An open letter circulating the student body is calling for the University of Exeter to institute compulsory education on consent and sexual violence. After two days of circulation, the letter has over 300 signatures.
The letter calls for “compulsory education on consent, sexual violence and rape culture during Freshers’ week, including clear information on how to report an incident”.
Author of the letter Anna Clayden spoke of what inspired her to write the open letter:
“During my time at university, I’ve experienced and seen so much confusion over what actually constitutes consent among my friends and I’ve always wondered why we were never educated on such an important and pressing issue.
“Consent education is so important to allow survivors to identify a situation as well as report it, and every student I know has a story about assault but has not necessarily been aware of the fact it was assault.”
The letter has received endorsement from the group Sit Down n Shut Up, who staged an on-campus sit in on 22 March. Clayden spoke of the group’s inspiration:
“I was very moved and horrified by the testimonials reported at the “sit down n shut up” movement and “everyone’s invited” page.
“This inspired me to research the issue as it gave me an insight into the scale of the problem, and I found that in 2018 only 51 per cent of students believe they knew what constituted consent.
In 2018 only 51 per cent of students believe they knew what constituted consent
“This made me angry at the University for not doing anything to solve this issue as an educational institution, especially when two-thirds of all UK Universities had introduced some kind of education on consent in light of this statistic, but Exeter was not one of them.”
Indeed, the letter cites that the likes of “The University of Edinburgh, University of Kent, Durham University, University of Oxford and SOAS University of London” have all conducted their own consent education and asks “Why has Exeter, two years on, failed to join these institutions?”

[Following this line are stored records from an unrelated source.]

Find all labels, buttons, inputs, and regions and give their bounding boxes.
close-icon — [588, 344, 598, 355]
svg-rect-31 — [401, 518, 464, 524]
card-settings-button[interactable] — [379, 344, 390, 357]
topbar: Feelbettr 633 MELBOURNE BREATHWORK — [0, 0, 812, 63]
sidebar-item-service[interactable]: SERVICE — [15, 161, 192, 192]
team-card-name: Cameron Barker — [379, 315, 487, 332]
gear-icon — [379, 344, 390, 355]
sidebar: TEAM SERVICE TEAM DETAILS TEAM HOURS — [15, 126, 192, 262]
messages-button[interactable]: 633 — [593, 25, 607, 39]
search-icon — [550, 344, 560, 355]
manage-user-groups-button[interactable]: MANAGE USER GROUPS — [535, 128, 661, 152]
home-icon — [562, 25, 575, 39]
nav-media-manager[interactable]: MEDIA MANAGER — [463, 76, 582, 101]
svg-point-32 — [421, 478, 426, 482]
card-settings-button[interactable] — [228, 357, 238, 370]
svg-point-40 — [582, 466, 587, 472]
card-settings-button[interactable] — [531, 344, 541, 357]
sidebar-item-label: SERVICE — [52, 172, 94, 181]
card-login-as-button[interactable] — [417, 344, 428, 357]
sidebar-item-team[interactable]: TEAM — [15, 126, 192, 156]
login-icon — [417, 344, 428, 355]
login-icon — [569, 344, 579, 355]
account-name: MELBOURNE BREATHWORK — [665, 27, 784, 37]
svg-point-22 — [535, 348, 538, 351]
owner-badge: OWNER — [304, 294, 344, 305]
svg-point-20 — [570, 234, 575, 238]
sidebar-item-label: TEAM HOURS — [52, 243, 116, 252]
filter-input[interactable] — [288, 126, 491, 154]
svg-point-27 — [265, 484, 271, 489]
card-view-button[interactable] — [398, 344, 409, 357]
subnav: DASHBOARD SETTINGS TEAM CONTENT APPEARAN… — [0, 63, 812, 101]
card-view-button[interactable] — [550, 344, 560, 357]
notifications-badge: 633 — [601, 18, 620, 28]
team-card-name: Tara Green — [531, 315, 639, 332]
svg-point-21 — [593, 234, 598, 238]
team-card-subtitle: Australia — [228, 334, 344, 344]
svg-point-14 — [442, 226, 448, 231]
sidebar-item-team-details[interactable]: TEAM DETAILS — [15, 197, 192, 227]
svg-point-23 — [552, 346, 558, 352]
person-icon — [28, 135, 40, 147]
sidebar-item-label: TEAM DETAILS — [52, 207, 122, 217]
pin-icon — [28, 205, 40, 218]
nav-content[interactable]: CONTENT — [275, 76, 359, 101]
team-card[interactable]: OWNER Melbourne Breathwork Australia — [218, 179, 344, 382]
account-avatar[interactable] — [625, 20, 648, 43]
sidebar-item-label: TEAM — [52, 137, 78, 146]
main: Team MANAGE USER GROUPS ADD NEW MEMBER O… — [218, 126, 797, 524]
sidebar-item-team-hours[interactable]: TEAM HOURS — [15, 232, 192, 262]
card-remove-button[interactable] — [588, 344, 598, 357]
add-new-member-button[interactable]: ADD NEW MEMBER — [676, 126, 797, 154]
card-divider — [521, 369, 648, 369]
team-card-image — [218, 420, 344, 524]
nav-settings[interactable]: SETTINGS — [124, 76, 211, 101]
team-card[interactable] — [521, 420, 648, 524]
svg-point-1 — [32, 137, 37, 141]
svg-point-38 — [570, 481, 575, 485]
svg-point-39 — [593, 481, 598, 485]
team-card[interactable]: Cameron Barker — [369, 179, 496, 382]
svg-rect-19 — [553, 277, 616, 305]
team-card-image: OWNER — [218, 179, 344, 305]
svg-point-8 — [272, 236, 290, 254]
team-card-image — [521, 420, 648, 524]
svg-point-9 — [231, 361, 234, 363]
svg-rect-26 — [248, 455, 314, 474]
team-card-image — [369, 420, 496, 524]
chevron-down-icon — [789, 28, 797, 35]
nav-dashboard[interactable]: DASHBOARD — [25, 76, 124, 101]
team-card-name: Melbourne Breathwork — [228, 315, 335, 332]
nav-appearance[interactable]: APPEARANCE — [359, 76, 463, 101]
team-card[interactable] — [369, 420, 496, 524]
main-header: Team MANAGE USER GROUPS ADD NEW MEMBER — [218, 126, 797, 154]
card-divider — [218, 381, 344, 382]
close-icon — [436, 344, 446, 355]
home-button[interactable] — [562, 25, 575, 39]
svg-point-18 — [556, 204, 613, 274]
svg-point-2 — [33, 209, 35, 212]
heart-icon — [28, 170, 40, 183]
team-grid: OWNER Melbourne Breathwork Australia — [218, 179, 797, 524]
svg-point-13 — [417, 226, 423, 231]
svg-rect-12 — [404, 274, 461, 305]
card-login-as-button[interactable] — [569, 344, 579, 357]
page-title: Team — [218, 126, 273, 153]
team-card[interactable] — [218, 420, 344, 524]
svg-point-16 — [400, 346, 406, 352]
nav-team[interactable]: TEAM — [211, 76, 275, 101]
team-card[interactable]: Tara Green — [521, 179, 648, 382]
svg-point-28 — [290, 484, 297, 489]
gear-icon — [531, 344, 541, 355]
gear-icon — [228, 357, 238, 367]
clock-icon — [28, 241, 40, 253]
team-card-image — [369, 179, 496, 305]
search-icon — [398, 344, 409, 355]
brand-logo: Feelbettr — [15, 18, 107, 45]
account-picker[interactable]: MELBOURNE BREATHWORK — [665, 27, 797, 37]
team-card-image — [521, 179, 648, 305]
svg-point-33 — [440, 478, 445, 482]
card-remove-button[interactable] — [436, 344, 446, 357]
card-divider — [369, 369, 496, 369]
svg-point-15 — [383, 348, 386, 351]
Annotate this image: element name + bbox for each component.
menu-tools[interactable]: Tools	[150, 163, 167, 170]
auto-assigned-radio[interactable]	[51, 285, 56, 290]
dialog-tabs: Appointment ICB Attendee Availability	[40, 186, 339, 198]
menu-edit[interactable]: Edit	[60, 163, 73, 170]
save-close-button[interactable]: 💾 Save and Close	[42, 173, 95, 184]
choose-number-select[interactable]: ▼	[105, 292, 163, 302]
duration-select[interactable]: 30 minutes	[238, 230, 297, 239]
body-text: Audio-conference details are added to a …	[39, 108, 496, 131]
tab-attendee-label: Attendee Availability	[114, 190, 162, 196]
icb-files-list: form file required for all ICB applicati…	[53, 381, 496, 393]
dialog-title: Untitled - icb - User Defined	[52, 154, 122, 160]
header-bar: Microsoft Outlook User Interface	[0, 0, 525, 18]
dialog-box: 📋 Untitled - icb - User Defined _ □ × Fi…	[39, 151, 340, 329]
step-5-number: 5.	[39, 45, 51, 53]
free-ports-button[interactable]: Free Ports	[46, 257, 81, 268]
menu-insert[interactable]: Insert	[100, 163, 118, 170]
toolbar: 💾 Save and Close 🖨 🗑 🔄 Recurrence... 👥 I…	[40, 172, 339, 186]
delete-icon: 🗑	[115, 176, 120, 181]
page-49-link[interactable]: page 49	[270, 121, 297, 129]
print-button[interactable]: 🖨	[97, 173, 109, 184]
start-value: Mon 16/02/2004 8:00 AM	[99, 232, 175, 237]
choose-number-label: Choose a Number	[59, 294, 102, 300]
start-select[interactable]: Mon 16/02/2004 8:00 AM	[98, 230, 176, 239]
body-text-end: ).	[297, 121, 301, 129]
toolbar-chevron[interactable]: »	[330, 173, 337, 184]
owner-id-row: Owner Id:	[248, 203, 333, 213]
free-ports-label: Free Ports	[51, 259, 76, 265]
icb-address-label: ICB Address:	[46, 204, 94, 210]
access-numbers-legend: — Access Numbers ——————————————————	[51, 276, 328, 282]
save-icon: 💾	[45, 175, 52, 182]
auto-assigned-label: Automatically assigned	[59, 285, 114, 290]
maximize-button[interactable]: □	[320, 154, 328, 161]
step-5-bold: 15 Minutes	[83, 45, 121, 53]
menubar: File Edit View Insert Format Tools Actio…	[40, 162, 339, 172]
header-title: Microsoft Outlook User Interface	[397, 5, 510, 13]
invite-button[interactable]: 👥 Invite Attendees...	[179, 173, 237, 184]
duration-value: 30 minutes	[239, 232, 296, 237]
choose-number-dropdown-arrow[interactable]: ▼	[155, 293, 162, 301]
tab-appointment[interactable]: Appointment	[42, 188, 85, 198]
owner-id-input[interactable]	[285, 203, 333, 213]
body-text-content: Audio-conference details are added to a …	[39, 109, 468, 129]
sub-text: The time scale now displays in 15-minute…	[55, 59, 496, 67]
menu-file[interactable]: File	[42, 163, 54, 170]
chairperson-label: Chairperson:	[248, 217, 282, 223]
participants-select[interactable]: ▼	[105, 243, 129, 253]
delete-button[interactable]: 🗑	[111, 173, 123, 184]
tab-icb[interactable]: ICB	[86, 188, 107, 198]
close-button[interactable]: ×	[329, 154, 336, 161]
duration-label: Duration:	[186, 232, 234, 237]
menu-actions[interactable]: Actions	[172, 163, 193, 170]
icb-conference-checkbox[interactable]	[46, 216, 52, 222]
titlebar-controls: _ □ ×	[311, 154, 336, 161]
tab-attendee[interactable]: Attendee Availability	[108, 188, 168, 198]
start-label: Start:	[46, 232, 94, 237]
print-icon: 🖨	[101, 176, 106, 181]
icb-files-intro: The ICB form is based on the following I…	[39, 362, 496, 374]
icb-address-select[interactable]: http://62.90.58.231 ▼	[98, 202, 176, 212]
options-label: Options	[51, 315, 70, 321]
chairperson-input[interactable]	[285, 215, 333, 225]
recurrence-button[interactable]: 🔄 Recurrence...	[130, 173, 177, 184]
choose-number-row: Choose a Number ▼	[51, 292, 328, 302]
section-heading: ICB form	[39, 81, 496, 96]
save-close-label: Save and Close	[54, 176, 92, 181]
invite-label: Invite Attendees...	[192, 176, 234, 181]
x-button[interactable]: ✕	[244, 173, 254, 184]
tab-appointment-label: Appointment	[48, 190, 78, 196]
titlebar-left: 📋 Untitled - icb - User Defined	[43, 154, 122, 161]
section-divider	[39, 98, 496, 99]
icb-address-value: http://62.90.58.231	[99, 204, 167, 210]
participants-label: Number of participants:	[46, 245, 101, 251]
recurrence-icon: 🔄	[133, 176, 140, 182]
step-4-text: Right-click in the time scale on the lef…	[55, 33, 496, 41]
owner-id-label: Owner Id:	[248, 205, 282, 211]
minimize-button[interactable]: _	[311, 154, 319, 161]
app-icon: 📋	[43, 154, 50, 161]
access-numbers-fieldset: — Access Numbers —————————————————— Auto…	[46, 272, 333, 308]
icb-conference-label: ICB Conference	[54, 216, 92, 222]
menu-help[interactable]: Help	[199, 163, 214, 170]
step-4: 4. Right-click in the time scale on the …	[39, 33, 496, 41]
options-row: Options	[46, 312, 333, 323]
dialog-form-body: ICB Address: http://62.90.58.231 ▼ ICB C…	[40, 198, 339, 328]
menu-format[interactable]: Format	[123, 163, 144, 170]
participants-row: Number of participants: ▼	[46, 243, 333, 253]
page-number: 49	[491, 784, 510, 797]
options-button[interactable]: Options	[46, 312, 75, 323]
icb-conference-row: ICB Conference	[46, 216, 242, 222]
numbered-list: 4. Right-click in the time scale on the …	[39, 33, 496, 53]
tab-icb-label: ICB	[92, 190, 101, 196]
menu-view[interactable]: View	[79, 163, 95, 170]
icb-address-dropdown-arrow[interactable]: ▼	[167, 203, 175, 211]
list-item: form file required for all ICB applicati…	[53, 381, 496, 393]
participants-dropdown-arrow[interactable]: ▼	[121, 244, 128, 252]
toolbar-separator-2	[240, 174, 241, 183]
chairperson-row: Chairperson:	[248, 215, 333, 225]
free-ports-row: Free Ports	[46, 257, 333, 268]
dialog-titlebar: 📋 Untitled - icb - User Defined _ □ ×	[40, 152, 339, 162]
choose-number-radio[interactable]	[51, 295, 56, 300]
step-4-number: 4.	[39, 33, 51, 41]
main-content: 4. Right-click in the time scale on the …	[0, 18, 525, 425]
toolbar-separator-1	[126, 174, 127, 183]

On 19 March Vice Chancellor Lisa Roberts reported that the University was liaising with Devon and Cornwall Police on an investigation into two sexual assaults of Exeter students on Streatham campus, 7 March.
“The men arrested are not University of Exeter students”, Roberts wrote, but at the time the three men were arrested and on police bail.
Two-thirds of all UK Universities had introduced some kind of education on consent
Additionally, students have engaged in protest and discussion relating to sexual violence, with a vigil for Sarah Everard and Lorraine Cox taking place on 20 March and a sit-in on Forum Hill occurring on 22 March.
The open letter can be found here to sign.
Exeposé has contacted the University of Exeter for comment.